WHAT YOU ARE ASKED TO DO
Below are the records; copy each line in which "Austin" can be found.

Entries taken from a collection
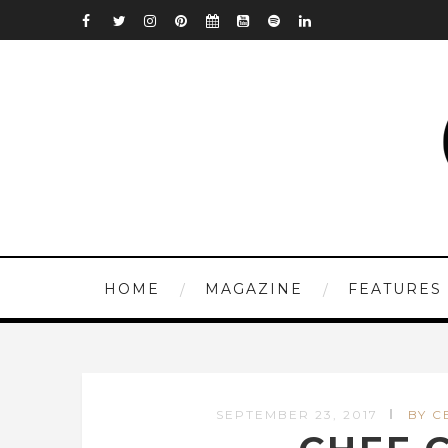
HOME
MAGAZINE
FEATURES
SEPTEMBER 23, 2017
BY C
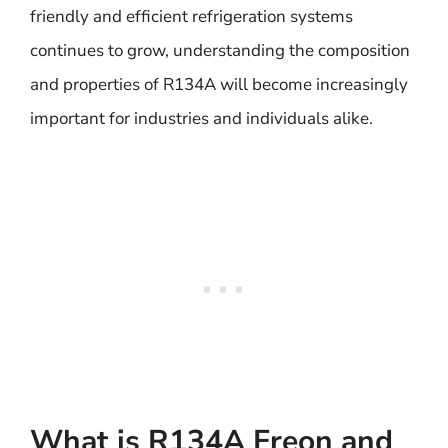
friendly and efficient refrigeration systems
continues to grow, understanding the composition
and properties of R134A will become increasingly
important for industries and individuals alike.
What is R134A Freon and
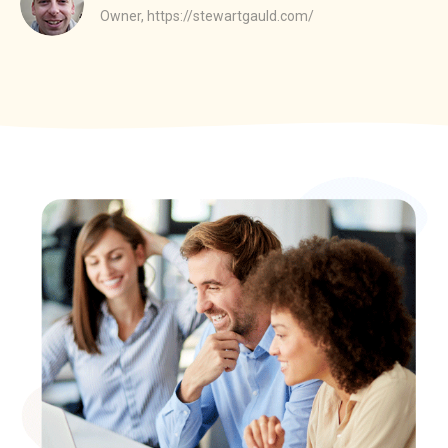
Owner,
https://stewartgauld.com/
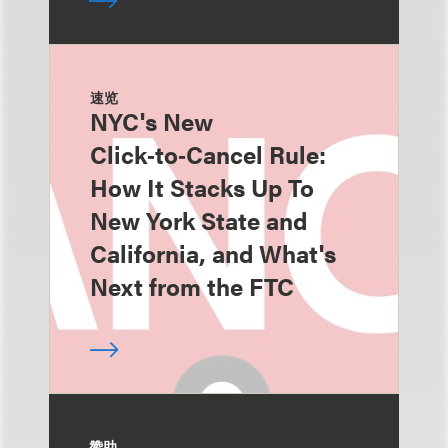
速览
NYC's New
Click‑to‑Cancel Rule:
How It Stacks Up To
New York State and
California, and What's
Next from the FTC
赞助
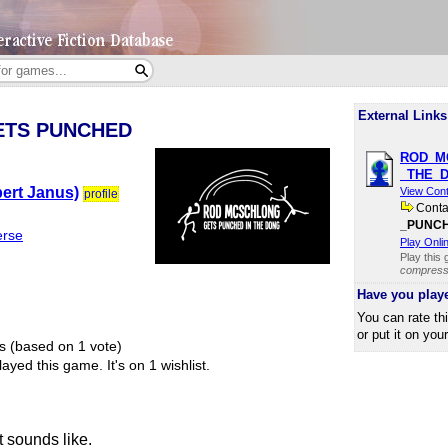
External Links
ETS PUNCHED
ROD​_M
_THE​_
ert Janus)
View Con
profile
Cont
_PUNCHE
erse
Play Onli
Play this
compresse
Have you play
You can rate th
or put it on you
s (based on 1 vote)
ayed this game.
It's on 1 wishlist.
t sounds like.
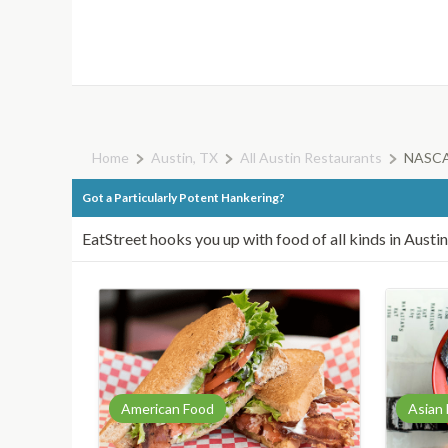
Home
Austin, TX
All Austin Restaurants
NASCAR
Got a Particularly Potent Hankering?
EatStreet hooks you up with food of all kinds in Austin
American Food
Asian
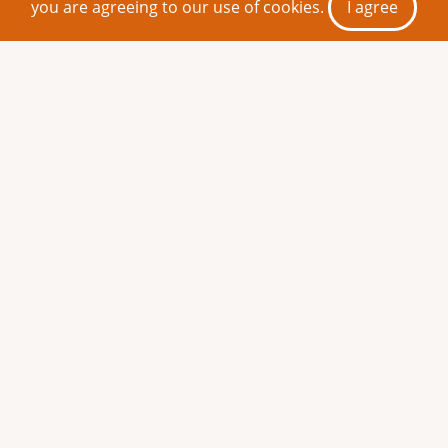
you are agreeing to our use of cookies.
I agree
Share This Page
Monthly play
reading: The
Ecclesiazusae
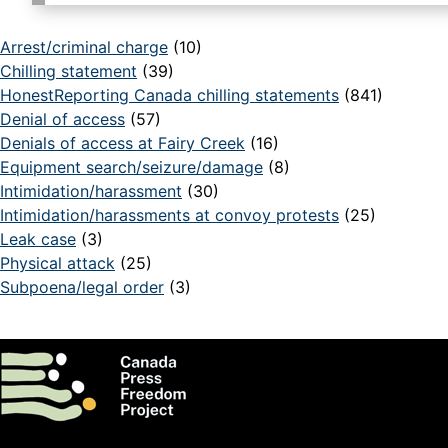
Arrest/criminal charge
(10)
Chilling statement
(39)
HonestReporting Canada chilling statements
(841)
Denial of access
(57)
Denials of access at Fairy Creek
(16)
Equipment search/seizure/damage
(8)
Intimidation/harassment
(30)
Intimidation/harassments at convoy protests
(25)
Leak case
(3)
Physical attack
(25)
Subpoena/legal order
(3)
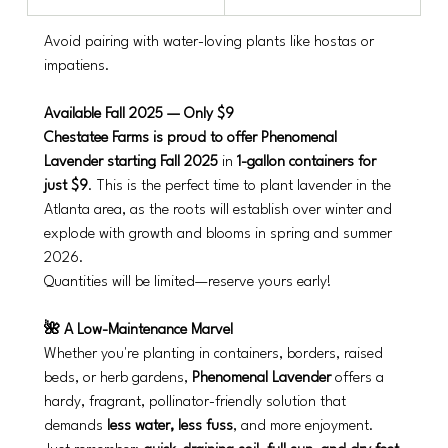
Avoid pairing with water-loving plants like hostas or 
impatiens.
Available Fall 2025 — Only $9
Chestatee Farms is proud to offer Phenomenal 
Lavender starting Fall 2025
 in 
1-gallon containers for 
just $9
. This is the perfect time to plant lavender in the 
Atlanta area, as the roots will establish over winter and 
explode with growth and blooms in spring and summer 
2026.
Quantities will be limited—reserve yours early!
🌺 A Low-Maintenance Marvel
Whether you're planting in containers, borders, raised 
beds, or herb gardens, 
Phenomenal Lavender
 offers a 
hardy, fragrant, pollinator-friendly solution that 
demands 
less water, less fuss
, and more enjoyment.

ANSWER SECTION
Austin, TX
All Austin Restaurants
EatStreet hooks you up with food of all kinds in Austin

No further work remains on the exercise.